I'm sure you're wondering what KooZeeDoo is. It sort of sounds like something you would expect to see on an infomercial..."when all of the other cleaning products don't...KooZeeDoo!"... or something like that. In fact, KooZeeDoo is the name of a new Portuguese restaurant in the Northern Liberties neighborhood of Philly that has been receiving rave reviews...and rightly so. The name is strange, I know, but the website offers an explanation:
COZIDO [koo zee doo] adj. cooked
I like it. Actually, I like just about everything about this place.
The hubby and I were lucky enough to get a table at KooZeeDoo last weekend. At the risk of sounding like a broken record, Nick and I live to try new things. On our way to dinner that night we thought back at all of our culinary adventures and realized that we haven't had much contact with Portuguese food, but that was all about to change. After being seated we were given a run down of the restaurant's philosophy, "We are sort of like the anti-tapas", the waiter said. My husband smiled and said, "I like it already". The waiter recommended we order a few small plates to share and then only one entree for the two of us, as they were mammoth (and he wasn't kidding). After perusing the menu we opted for the tasting menu (as we almost always do when one is offered). The tasting was $75 per couple and it consisted of the usual 5 courses...all of which were entirely UNusual in the most wonderful way.
We began with a Lamb Consomme. To the naked eye this bowl of crystal clear broth with specks of radish floating about may seem boring at best. But making a good consomme is art. It takes a lot of work to make a clear broth packed (and I mean packed) with flavor (I won't get into it but you have to strain it and use egg whites to grab the large particles...yadda yadda...not an easy task). This was the best consomme I've ever had. A wonderful start to the meal. I will say, however, that they did make us share a bowl, which I found somewhat difficult. We had to hover over this communal bowl slurping up the goodness. Not a deal-breaker as I understand they serve everything family style, but I wish they had given us two small bowls. (p.s. I didn't take a picture because, like I said, it was a bowl of clear broth)

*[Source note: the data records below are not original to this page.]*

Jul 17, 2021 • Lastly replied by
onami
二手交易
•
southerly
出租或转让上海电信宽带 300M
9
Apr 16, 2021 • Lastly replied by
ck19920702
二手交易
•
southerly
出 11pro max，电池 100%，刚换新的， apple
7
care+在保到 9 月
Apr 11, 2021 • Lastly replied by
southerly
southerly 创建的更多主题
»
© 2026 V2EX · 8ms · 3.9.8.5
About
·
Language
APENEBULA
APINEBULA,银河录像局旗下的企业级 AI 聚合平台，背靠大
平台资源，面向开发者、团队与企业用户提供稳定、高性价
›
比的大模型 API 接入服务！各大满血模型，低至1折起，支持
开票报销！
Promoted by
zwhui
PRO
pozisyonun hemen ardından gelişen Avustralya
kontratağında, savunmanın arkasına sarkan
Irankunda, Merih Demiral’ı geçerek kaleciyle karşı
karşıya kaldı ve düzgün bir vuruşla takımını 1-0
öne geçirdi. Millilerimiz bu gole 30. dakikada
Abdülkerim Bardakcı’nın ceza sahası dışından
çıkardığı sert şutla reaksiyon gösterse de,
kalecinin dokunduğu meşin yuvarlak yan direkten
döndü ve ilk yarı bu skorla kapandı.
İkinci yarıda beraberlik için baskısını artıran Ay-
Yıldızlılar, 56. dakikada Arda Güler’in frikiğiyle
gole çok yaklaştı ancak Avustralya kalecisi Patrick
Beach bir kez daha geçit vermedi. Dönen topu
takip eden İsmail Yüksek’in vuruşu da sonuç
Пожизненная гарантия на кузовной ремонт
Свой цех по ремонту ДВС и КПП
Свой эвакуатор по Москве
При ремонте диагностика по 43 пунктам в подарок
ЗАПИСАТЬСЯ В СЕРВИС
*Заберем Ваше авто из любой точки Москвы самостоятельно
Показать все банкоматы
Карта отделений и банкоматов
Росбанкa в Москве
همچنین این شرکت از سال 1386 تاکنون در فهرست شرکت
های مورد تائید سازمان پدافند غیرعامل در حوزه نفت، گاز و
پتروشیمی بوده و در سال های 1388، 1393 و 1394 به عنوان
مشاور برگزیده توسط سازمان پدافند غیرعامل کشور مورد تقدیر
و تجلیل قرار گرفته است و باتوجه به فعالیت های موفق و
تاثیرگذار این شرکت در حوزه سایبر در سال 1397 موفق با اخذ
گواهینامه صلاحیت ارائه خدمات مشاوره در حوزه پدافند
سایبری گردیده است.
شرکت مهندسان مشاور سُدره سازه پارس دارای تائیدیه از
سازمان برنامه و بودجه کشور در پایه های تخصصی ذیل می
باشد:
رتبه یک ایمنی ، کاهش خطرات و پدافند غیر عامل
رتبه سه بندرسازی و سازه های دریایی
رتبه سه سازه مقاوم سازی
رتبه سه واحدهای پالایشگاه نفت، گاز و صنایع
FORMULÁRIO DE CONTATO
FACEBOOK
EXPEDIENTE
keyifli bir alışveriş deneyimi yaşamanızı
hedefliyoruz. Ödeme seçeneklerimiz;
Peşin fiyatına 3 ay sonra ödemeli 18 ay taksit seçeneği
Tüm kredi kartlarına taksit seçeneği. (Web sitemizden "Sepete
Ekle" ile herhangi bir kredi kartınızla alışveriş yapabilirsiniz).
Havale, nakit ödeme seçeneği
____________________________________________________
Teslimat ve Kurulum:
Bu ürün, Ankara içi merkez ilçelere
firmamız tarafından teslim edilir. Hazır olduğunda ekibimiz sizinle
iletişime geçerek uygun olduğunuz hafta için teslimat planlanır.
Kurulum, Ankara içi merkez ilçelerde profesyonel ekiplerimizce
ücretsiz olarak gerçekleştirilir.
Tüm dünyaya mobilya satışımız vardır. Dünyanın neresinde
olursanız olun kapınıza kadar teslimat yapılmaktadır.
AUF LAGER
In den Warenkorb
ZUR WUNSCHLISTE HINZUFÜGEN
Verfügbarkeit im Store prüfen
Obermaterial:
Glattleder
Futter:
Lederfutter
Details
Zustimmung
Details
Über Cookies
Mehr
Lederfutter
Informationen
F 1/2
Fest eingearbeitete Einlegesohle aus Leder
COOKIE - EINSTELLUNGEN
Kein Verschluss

Then came the oysters. Ahhhh, my mouth is watering just thinking about these oysters. They were wrapped in a thin layer of cabbage and presented atop the most deliciously complex broth. No lie...when the waiter came around to take the plate I shamefully asked him to leave it so I could soak up every last bit of that sauce/broth with my bread (delicious bread by the way...two baskets flew off our table in record time). He laughed and obliged, but honestly, he would have had to pry that bowl out of my cold dead hands had he not left it. The oyster was cooked perfectly...that is to say, JUST cooked through. The idea of wrapping it in cabbage was a genius one. It added little to no flavor, but it gave so much texture to the oyster that it took on a whole new personality. The broth was rich in seafood flavor but also in SO many other flavors. I tried and tried but couldn't put my finger on them all. The thing that amazed me the most was the fact that even though my taste buds were experiencing all of these out-of-this-world flavors, the oyster still stood out as the main event. This chef is a magician.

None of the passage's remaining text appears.